At the root, the proportions are .33 for each species, and 100 percent of the data is at the root. The split (petal.length < 2.4) puts 33 percent of the data at the setosa leaf and 67 percent at the internal node. The setosa leaf shows the proportions 1.00, .00, and .00, indicating that all the cases at that leaf are perfectly classified as setosas.
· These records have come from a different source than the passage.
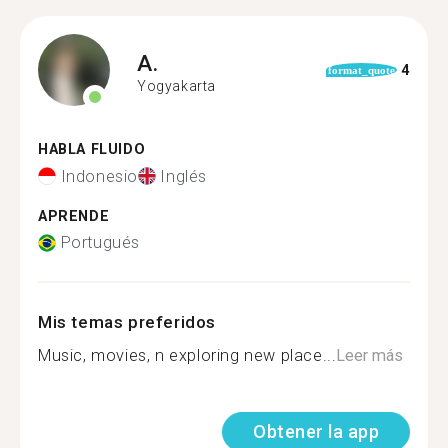
A.
4
format_quote
Yogyakarta
HABLA FLUIDO
Indonesio
Inglés
APRENDE
Portugués
Mis temas preferidos
Music, movies, n exploring new place...
Leer más
Obtener la app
The internal node shows .00, .50, and .50, which means none of these cases are setosas, half are versicolor, and half are virginica. The internal node split (petal.width < 1.8) puts 36 percent of the cases into the versicolor leaf and the 31 percent of the cases into the virginica leaf. Already this shows a problem: With perfect classification those percentages would be equal, because each species shows up equally in the data.

On the versicolor leaf, the proportions are .00, .91, and .09. This means 9 percent of cases classified as versicolor are actually virginica. On the virginica leaf, the proportions are .00, .02, and .98. So 2 percent of the cases classified as virginica are really versicolor.

Bottom line: For the great majority of the 150 cases in the data, the classification rules in the decision tree get the job done. But the rules aren’t perfect, which is typically the case with a decision tree.